# RECORD SET

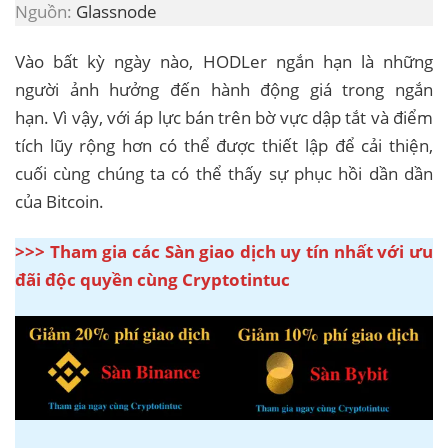
Nguồn:
Glassnode
Vào bất kỳ ngày nào, HODLer ngắn hạn là những
người ảnh hưởng đến hành động giá trong ngắn
hạn. Vì vậy, với áp lực bán trên bờ vực dập tắt và điểm
tích lũy rộng hơn có thể được thiết lập để cải thiện,
cuối cùng chúng ta có thể thấy sự phục hồi dần dần
của Bitcoin.
>>> Tham gia các Sàn giao dịch uy tín nhất với ưu
đãi độc quyền cùng Cryptotintuc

# INSTRUCTIONS TO FOLLOW
Filter on the word "cùng": copy each matching line from the entries above.

# SOLUTION TO THIS TASK
cuối cùng chúng ta có thể thấy sự phục hồi dần dần
đãi độc quyền cùng Cryptotintuc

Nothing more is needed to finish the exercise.